Lauren was excited to turn her attention to softball. She had started at third base during the Lady Vikings’ run to the Fast Pitch 56 in Sulphur last year, but coach Jay Artall noticed his star player was different.
“My wife is the cheerleading coach, and Lauren is a cheerleader,” Artall said. “I would ask her something, and she would look at me and hesitate for a second. It appeared to me that she had to process what I said, which wasn’t like her. I was concerned about her playing the hot corner, because you have to react within a split-second.”

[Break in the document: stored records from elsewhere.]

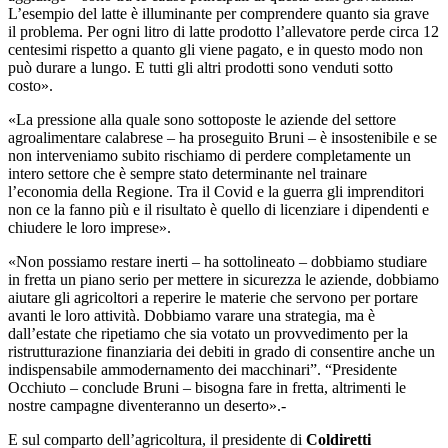
L’esempio del latte è illuminante per comprendere quanto sia grave
il problema. Per ogni litro di latte prodotto l’allevatore perde circa 12
centesimi rispetto a quanto gli viene pagato, e in questo modo non
può durare a lungo. E tutti gli altri prodotti sono venduti sotto
costo».
«La pressione alla quale sono sottoposte le aziende del settore
agroalimentare calabrese – ha proseguito Bruni – è insostenibile e se
non interveniamo subito rischiamo di perdere completamente un
intero settore che è sempre stato determinante nel trainare
l’economia della Regione. Tra il Covid e la guerra gli imprenditori
non ce la fanno più e il risultato è quello di licenziare i dipendenti e
chiudere le loro imprese».
«Non possiamo restare inerti – ha sottolineato – dobbiamo studiare
in fretta un piano serio per mettere in sicurezza le aziende, dobbiamo
aiutare gli agricoltori a reperire le materie che servono per portare
avanti le loro attività. Dobbiamo varare una strategia, ma è
dall’estate che ripetiamo che sia votato un provvedimento per la
ristrutturazione finanziaria dei debiti in grado di consentire anche un
indispensabile ammodernamento dei macchinari”. “Presidente
Occhiuto – conclude Bruni – bisogna fare in fretta, altrimenti le
nostre campagne diventeranno un deserto».-
E sul comparto dell’agricoltura, il presidente di
Coldiretti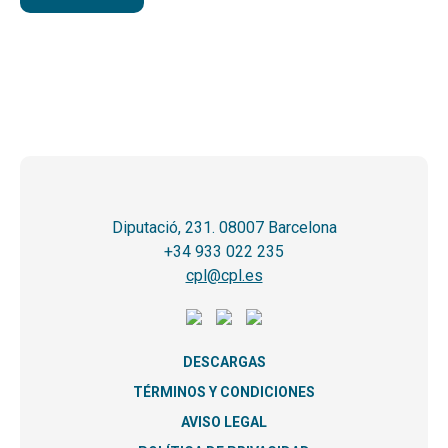
Diputació, 231. 08007 Barcelona
+34 933 022 235
cpl@cpl.es
DESCARGAS
TÉRMINOS Y CONDICIONES
AVISO LEGAL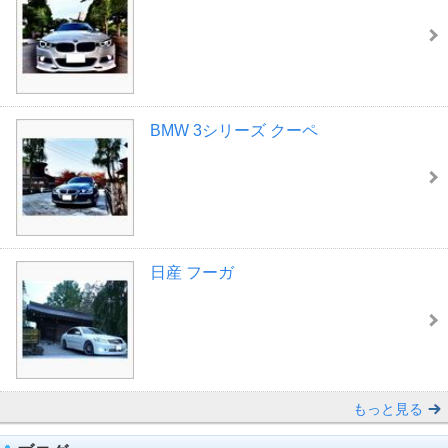
BMW 3シリーズ クーペ
日産 フーガ
もっと見る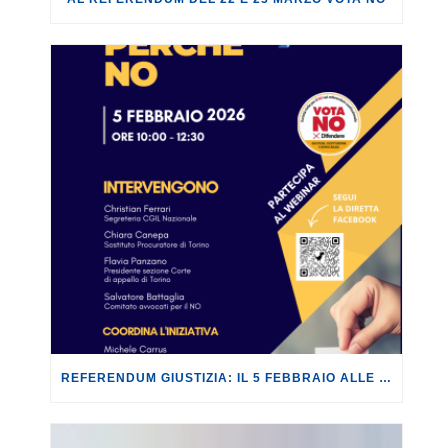
REFERENDUM GIUSTIZIA: IL 5 FEBBRAIO ALLE 10:00 PARTECIPA AL WEBINAR PERCHÉ NO.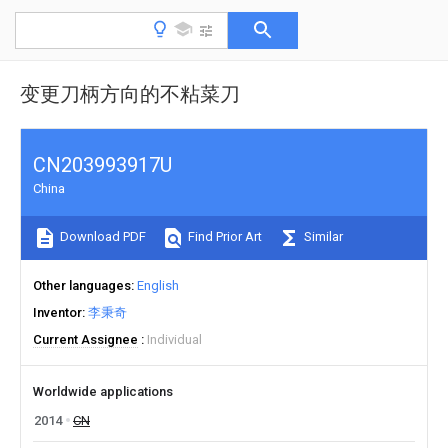
变更刀柄方向的不粘菜刀
CN203993917U
China
Download PDF
Find Prior Art
Similar
Other languages
English
Inventor
李秉奇
Current Assignee
Individual
Worldwide applications
2014
CN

Artall’s concerns rose during preseason practice. He noticed that, when Lauren knew a grounder was coming her way, she scooped it up with no problem. But when the team took part in a hit around the infield, she would sometimes bobble a routine play.
“I just noticed that things were not the same with her,” Artall said. “The last thing I wanted to do was put any child in a position that they could hurt themselves. Was I being cautious? Sure, but it was the right thing to do.”
Artall opted to make Lauren a part-time player. In one game, she would only bat, and the next she would only serve as a fielder.
After a game in which she once again was only a part-time player, the coach and his standout player had a heart-to-heart talk.
“It was long,” Lauren said. “The game before that, he didn’t put me on defense, and I was just offense. I was upset with that. He pulled me aside the next day at practice and explained why he had done that. We talked about everything. It was a good talk.”
“I knew this was affecting Lauren, because she was reacting to me not like she normally did,” Artall said. “I knew she was frustrated and aggravated. So I let the assistant coaches run practice, and we talked and laughed and cried together.
“I try to treat these girls like my own two daughters. I told her I was looking after her safety and well-being. Since the conversation, our connection is back like it was. It is all positive.”
Lauren also has regained her confidence at the plate: Her average has climbed above the .300 mark as she helped the team back to the Class 2A playoffs. No. 13 Opelousas Catholic hosts No. 20 Sacred Heart at 4:30 p.m. Monday.
“Just seeing her out on the field laughing with her friends is the most gratifying thing for us as parents,” Chris said.
“As a parent, you quickly compromise when you get your child back,” Stacie added. “It didn’t matter what I got back, as long as I got her back.”
As for whether the family will return to the snow-covered Colorado slopes, Mom and Dad are a little cautious. Stacie even suggested having ropes tied to one another, but the youngest Miller didn’t hesitate.
“I want to,” Lauren said. “I think if I remember it, then I would feel different. But I don’t know what happened, so I am not scared at all.”